How to complete this task >>
Only the lines from the one containing "onduct -toimintaohjeeseen ja yhtiön sis" through the last line of the data are to be written out, exactly and in full.

Extracted page text data >>
- Opening Delimiter -

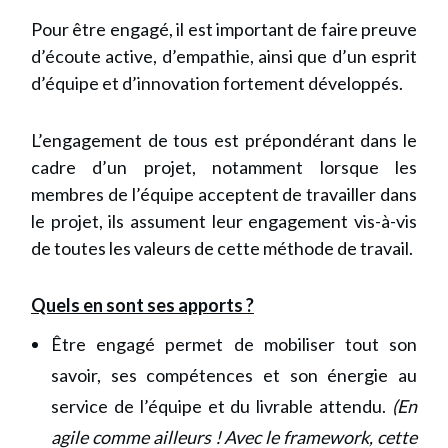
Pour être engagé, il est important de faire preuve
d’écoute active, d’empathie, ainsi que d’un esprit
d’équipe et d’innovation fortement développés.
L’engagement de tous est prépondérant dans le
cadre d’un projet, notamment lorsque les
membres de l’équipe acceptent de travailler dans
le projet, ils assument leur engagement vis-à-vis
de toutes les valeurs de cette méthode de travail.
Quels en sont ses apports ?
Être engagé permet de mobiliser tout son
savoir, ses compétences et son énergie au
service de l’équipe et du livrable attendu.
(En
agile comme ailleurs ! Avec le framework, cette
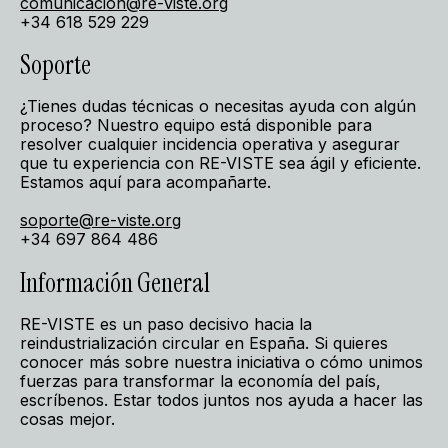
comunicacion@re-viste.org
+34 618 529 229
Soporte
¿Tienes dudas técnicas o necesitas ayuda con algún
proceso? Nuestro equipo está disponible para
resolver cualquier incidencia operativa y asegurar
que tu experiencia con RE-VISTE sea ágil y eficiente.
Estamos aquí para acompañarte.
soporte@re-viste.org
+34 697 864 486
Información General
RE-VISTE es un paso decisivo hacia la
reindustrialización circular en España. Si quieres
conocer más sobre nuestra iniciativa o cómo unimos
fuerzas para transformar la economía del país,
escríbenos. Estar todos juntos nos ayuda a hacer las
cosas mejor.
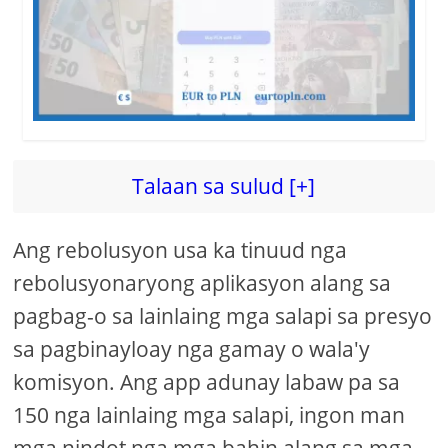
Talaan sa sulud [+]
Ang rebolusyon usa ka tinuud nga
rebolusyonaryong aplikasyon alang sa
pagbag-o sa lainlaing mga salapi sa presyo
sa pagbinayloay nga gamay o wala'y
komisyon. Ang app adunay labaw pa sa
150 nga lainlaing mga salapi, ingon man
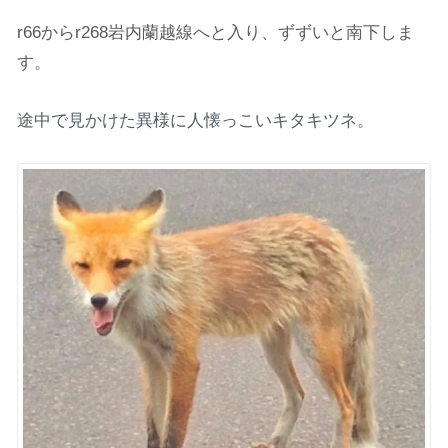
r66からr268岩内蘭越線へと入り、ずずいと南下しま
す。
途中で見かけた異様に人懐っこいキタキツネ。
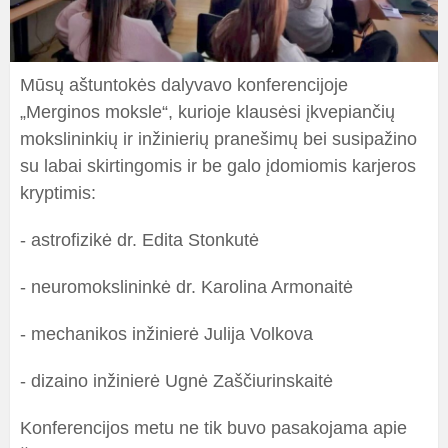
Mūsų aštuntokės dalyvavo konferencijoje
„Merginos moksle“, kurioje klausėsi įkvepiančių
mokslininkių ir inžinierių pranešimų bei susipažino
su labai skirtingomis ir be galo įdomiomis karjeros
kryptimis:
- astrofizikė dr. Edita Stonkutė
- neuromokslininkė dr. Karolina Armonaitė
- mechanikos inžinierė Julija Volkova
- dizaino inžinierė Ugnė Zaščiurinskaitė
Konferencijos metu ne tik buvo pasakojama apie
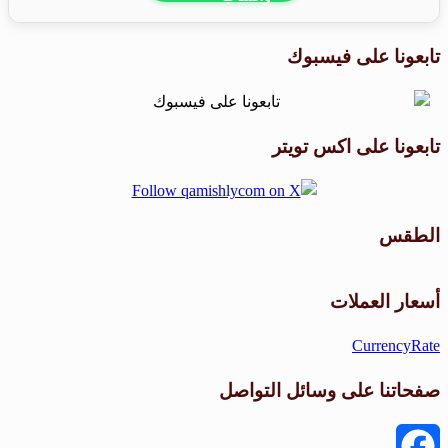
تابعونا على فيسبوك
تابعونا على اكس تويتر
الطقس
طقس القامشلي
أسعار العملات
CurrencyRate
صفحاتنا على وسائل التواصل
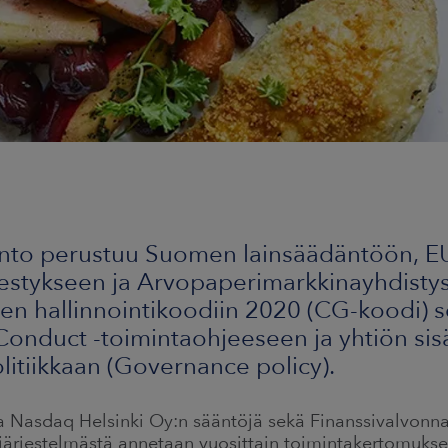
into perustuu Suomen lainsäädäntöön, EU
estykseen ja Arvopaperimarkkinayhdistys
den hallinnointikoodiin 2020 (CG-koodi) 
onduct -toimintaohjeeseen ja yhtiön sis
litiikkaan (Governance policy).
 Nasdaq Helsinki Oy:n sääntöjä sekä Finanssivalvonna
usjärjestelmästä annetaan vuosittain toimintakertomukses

- Closing Delimiter -

Reply to the task >>
onduct -toimintaohjeeseen ja yhtiön sis
litiikkaan (Governance policy).
 Nasdaq Helsinki Oy:n sääntöjä sekä Finanssivalvonna
usjärjestelmästä annetaan vuosittain toimintakertomukses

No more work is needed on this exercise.